Bedload and Suspended Load Transport

Two rivers in Costa Rica, one with abundant suspended sediment, one with little suspended sediment (Photo: Dawn Sumner)Two things can happen once a grain is lifted into the flow:  1) it can fall back down or 2) it can stay there.  It depends on how quickly the grain settles out versus how turbulent the water is (back to Re...).  Bedload refers to the grains that are transported along the sedimentary bed, e.g. grains that are rolling and being lifted off the bed, but they fall back quickly.  The name bedload comes from the fact that the grains moving by traction and saltation never get too far from the bed and “load” is an engineering term for the amount of sediment transported by a river.  Rolling grains are in traction.  Grains that are pulled off the bed with the Bernoulli effect but are large enough that gravity causes them to fall “quickly” back to the bed are said to be saltating.  (The word saltating refers to the way salt from a salt shaker bounces when it is shaken onto a hard surface.  The word is derived from a Latin word meaning dance.)  Bedload grains are the ones that form sedimentary structures in flowing water.

Here is a playlist with movies related to sediment transport: Sumnerd’s Sed Transport Playlist

Suspended sediment consists of grains that are light enough that they do not settle out of the water; the turbulent bursts of water keep them in the flow (see brown water in the photo).  The more turbulence in the water, e.g. the higher the Reynolds number, the larger the grains in suspension will be.  The upward motions of turbulent flow are faster than the rate these grains settle, so gravity is counteracted and they stay “floating” in the water even though they are denser than the water. Very small grains do not settle out of flows unless the Reynolds number is low, which means that the flows need to be standing or very shallow.
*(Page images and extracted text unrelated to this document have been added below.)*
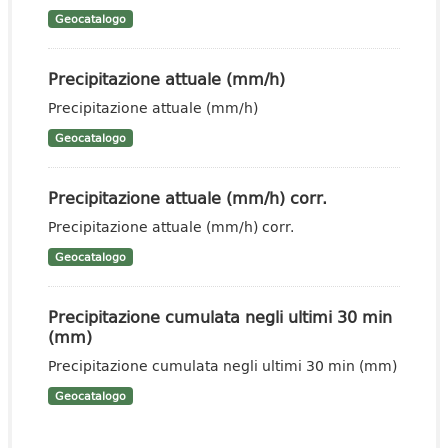
Geocatalogo
Precipitazione attuale (mm/h)
Precipitazione attuale (mm/h)
Geocatalogo
Precipitazione attuale (mm/h) corr.
Precipitazione attuale (mm/h) corr.
Geocatalogo
Precipitazione cumulata negli ultimi 30 min
(mm)
Precipitazione cumulata negli ultimi 30 min (mm)
Geocatalogo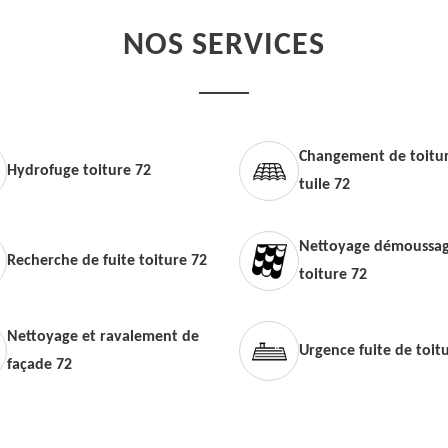
NOS SERVICES
Changement de toitur
Hydrofuge toiture 72
tuile 72
Nettoyage démoussag
Recherche de fuite toiture 72
toiture 72
Nettoyage et ravalement de
Urgence fuite de toit
façade 72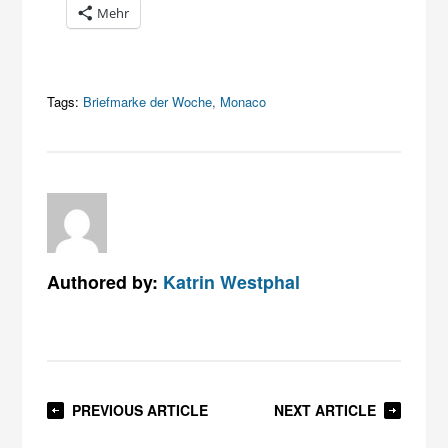
Mehr
Tags:
Briefmarke der Woche
,
Monaco
Authored by:
Katrin Westphal
PREVIOUS ARTICLE
NEXT ARTICLE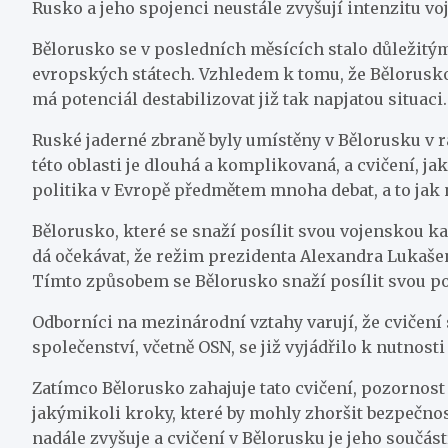
Rusko a jeho spojenci neustále zvyšují intenzitu vo
Bělorusko se v posledních měsících stalo důležitým
evropských státech. Vzhledem k tomu, že Bělorusko 
má potenciál destabilizovat již tak napjatou situaci.
Ruské jaderné zbraně byly umístěny v Bělorusku v 
této oblasti je dlouhá a komplikovaná, a cvičení, j
politika v Evropě předmětem mnoha debat, a to jak 
Bělorusko, které se snaží posílit svou vojenskou ka
dá očekávat, že režim prezidenta Alexandra Lukaše
Tímto způsobem se Bělorusko snaží posílit svou poz
Odborníci na mezinárodní vztahy varují, že cvičení
společenství, včetně OSN, se již vyjádřilo k nutnost
Zatímco Bělorusko zahajuje tato cvičení, pozornost
jakýmikoli kroky, které by mohly zhoršit bezpečnostn
nadále zvyšuje a cvičení v Bělorusku je jeho součást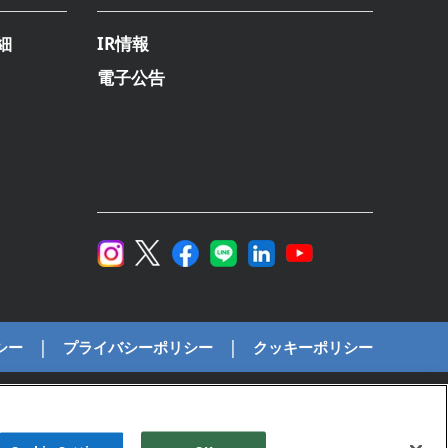
細
IR情報
電子公告
シー
プライバシーポリシー
クッキーポリシー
YouTube video of white clay in a turbulent flow in a flume:  The pulsing in the flow is (probably) due to the pump that is making the water flow.

Hjulstrom Diagram

The flows that are required to pick up grains of certain sizes have been extensively studied in experiments and the results are plotted in Hjulstrom diagrams.  Hjulstrom diagrams show grain entrainment on a plot of log grain size versus log flow speed.  This diagram shows the areas where grains of different sizes are left on the bed, where they get moved sometimes (this is the gray zone), and where they get lifted up often and eroded away.  Note that larger grains require higher flows - in general.  The water speed that is required to transport a grain is call the critical velocity.  This is important.  If there is gravel in a sedimentary deposit, you can say that the water flow had to be above the critical threshold for it to get there!  That might require a fast flowing river or strong wave action, thus, a large part of narrowing down the depositional environment has already been done!  
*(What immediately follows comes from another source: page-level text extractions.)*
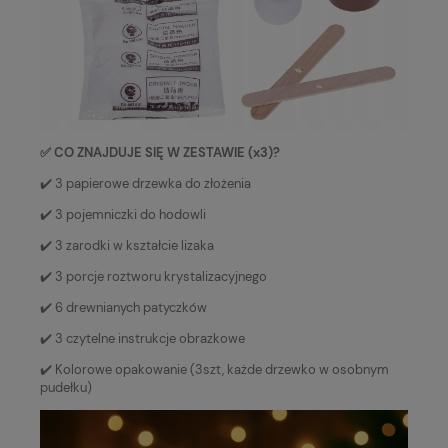
✅ CO ZNAJDUJE SIĘ W ZESTAWIE (x3)?
✔️ 3 papierowe drzewka do złożenia
✔️ 3 pojemniczki do hodowli
✔️ 3 zarodki w kształcie lizaka
✔️ 3 porcje roztworu krystalizacyjnego
✔️ 6 drewnianych patyczków
✔️ 3 czytelne instrukcje obrazkowe
✔️ Kolorowe opakowanie (3szt, każde drzewko w osobnym
pudełku)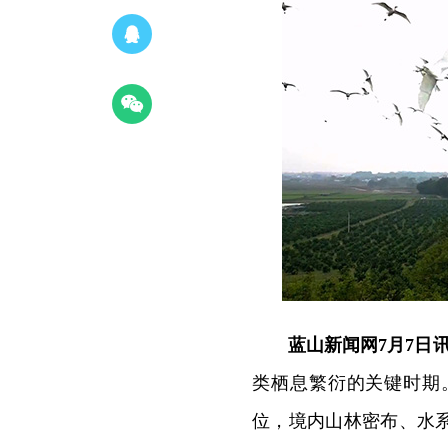
蓝山新闻网7月7日
类栖息繁衍的关键时期
位，境内山林密布、水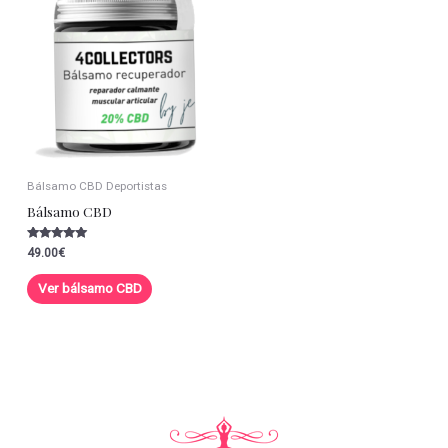
Bálsamo CBD Deportistas
Bálsamo CBD
Valorado con
49.00
€
5.00
de 5
Ver bálsamo CBD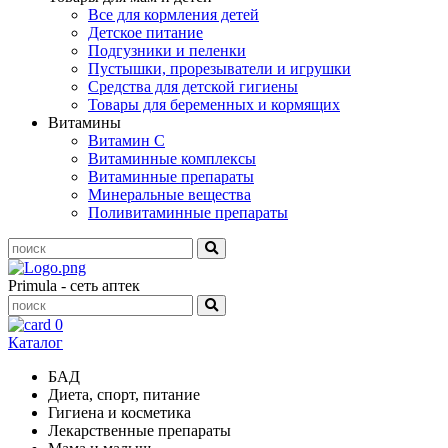
Все для кормления детей
Детское питание
Подгузники и пеленки
Пустышки, прорезыватели и игрушки
Средства для детской гигиены
Товары для беременных и кормящих
Витамины
Витамин С
Витаминные комплексы
Витаминные препараты
Минеральные вещества
Поливитаминные препараты
Primula - сеть аптек
0
Каталог
БАД
Диета, спорт, питание
Гигиена и косметика
Лекарственные препараты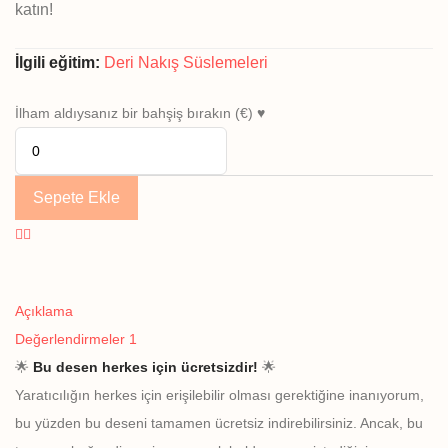
katın!
İlgili eğitim:
Deri Nakış Süslemeleri
İlham aldıysanız bir bahşiş bırakın (€) ♥
Sepete Ekle
Açıklama
Değerlendirmeler
1
🌟
Bu desen herkes için ücretsizdir!
🌟
Yaratıcılığın herkes için erişilebilir olması gerektiğine inanıyorum,
bu yüzden bu deseni tamamen ücretsiz indirebilirsiniz. Ancak, bu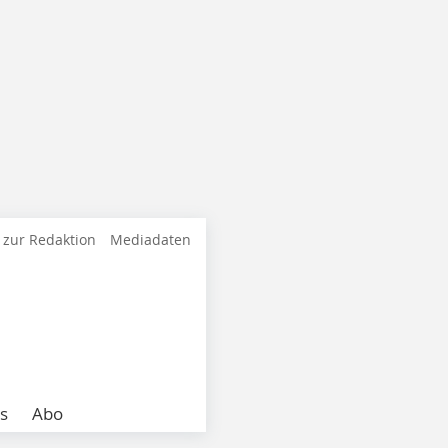
 zur Redaktion
Mediadaten
s
Abo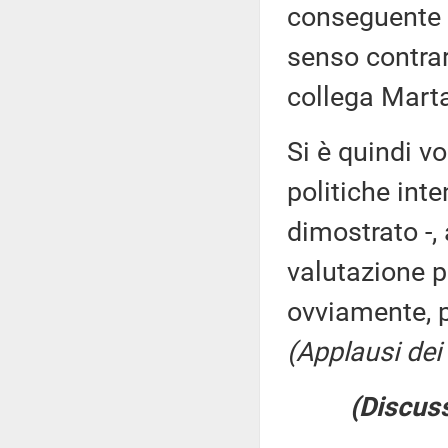
conseguente c
senso contrar
collega Marta
Si è quindi vo
politiche inte
dimostrato -, 
valutazione po
ovviamente, 
(Applausi dei 
(Discuss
Here is the Hjulstrom Diagram we will use: (

The vertical axis is flow speed in cm/s (in Finnish!) and the horizontal axis is grain size in mm (in Finnish!); note that both axes are on a log scale. This diagram is for a flow depth of 1 m. If the flow speed and grain size are in the field labeled "Deposition", grains of this size will not be lifted into the flow, and if they are already moving, they will be deposited onto the sediment surface.  If the flow speed and grain size are in the field labeled "Transport", grains in motion are likely to continue in motion.  A few grains will be deposited and a few grains will start moving, but there will not be a significant change in the number of grains that move.  If the flow speed and grain size are in the field labeled "Erosion", more grains will be transported than deposited until the flow is transporting as many grains as it can, e.g. it is at its "carrying capacity" for sediment.

The boundaries for deposition, transport and erosion shift with changing flow depth.  For example, deeper flows can move larger grains at the same flow velocity because they are more turbulent:  \[Re = \dfrac{l \times u \times \rho}{µ} \tag{3.1}\] and l is larger.  This is because deeper flows can have larger variations in flow speed and the laminar flow layers are very thin.  They can have bursts of very rapid flow relative to the average flow speed and these bursts can pick up larger grains. 
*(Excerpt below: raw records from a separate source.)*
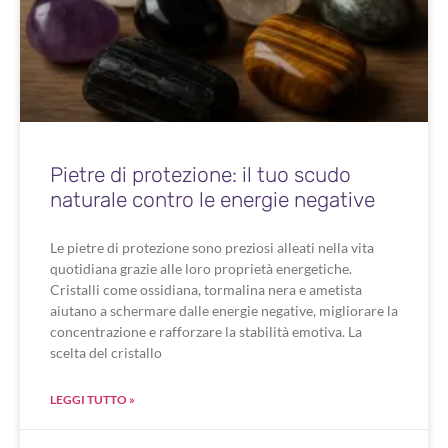
Pietre di protezione: il tuo scudo
naturale contro le energie negative
Le pietre di protezione sono preziosi alleati nella vita
quotidiana grazie alle loro proprietà energetiche.
Cristalli come ossidiana, tormalina nera e ametista
aiutano a schermare dalle energie negative, migliorare la
concentrazione e rafforzare la stabilità emotiva. La
scelta del cristallo
LEGGI TUTTO »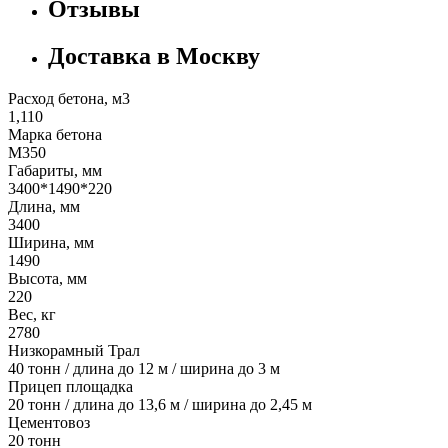
Отзывы
Доставка в Москву
Расход бетона, м3
1,110
Марка бетона
М350
Габариты, мм
3400*1490*220
Длина, мм
3400
Ширина, мм
1490
Высота, мм
220
Вес, кг
2780
Низкорамный Трал
40 тонн / длина до 12 м / ширина до 3 м
Прицеп площадка
20 тонн / длина до 13,6 м / ширина до 2,45 м
Цементовоз
20 тонн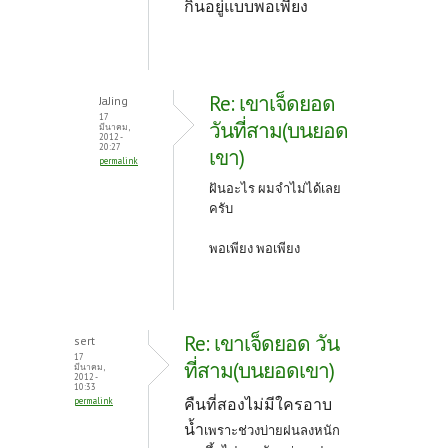
กินอยู่แบบพอเพียง
Re: เขาเจ็ดยอด
JaJing
17
วันที่สาม(บนยอด
มีนาคม,
2012 -
20:27
เขา)
permalink
ฝันอะไร ผมจำไม่ได้เลย
ครับ
พอเพียง พอเพียง
Re: เขาเจ็ดยอด วัน
sert
17
ที่สาม(บนยอดเขา)
มีนาคม,
2012 -
10:33
คืนที่สองไม่มีใครอาบ
permalink
น้ำ
เพราะช่วงบ่ายฝนลงหนัก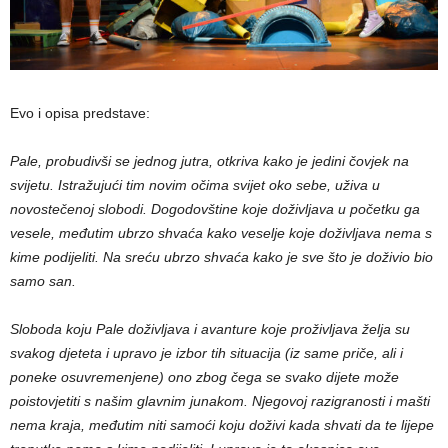
Evo i opisa predstave:
Pale, probudivši se jednog jutra, otkriva kako je jedini čovjek na
svijetu. Istražujući tim novim očima svijet oko sebe, uživa u
novostečenoj slobodi. Dogodovštine koje doživljava u početku ga
vesele, međutim ubrzo shvaća kako veselje koje doživljava nema s
kime podijeliti. Na sreću ubrzo shvaća kako je sve što je doživio bio
samo san.
Sloboda koju Pale doživljava i avanture koje proživljava želja su
svakog djeteta i upravo je izbor tih situacija (iz same priče, ali i
poneke osuvremenjene) ono zbog čega se svako dijete može
poistovjetiti s našim glavnim junakom. Njegovoj razigranosti i mašti
nema kraja, međutim niti samoći koju doživi kada shvati da te lijepe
Actual flow characteristics are much more complex in detail than just Hjulstrom diagrams, which summarize a lot of characteristics into two axes.  However, like a lot of people, we will use the diagram anyway, because it is very useful as a rule of thumb.  Just remember that it is not a completely accurate representation of what will happen - it represents a reasonable guess.

Silt and Clay Transport

Notice that for the small end of grain size, the speed of flow required for erosion actually increases. One reason small grains are hard to erode is that they tend not to stick up through the laminar sublayer; they are just too small.  Thus, thinner boundary layers are necessary to roll them or for the pressure differences to pick them up off the bed.  Also, the surfaces of clay minerals tend to be charged and the grains stick together.  This is most obvious when big clumps of mud stick to your shoes.  That just does not happen with sand (unless there is something gross in it).  The stickiness of the clay grains makes them difficult to erode, so faster water flows (a greater pressure difference or larger turbulent burst down to the sediment surface) are required to move them.  The smaller the grains, the more surface charges stick the grains together, thus the stronger the flow needed to erode them.  The stickiness of the clay grains also depends on the amount of water between them and the mineralogy, so there is a big gray zone where a clay may or may not erode.  

In the Hjulstrom diagram, there is an interesting area where the flow is not strong enough to move any of the particles on the bed, but those that are in the suspended load do not settle out either.  This zone includes many of the waters on the surface of the earth. In flows with any velocity or that are very deep, Re is high enough to keep some clay in suspension.  Clay deposition usually occurs very slowly, e.g. when the rate of settling is just slightly faster than the average rate at which turbulence moves clay particles upward or when the clays clump together to form larger grains (which is common when fresh and salty waters mix).  

Miscellaneous Notes

A few more words about saltation:  Saltation is a very interesting and important process in sediment transport, because the force of the impact when the grains land tends to knock new grains up into the flow even if the flow is not fast enough to lift them with the Bernoulli Effect.  These new grains can kick up more grains when they land, etc.  This increases the rate of sediment transport above the amount the flow can lift grains off of the bed.  This is one of the causes of the gray zone in the Hjulstrom diagram at larger grain sizes.  Once saltation starts, it can trigger sediment transport that would not otherwise occur.  

Deposition:  Deposition is the accumulation of grains.  If a flow starts slowly and gains speed, it will start to move larger and larger grains.  As it slows down, it can only move the smaller ones.  Deposition happens when a flow slows down and starts to leave grains on the bed.  The combination of changing average flow speeds and local variations in flow speed caused by topography on the bed give rise to very informative sedimentary structures – including cross stratification - which are extremely useful for interpreting depositional environments.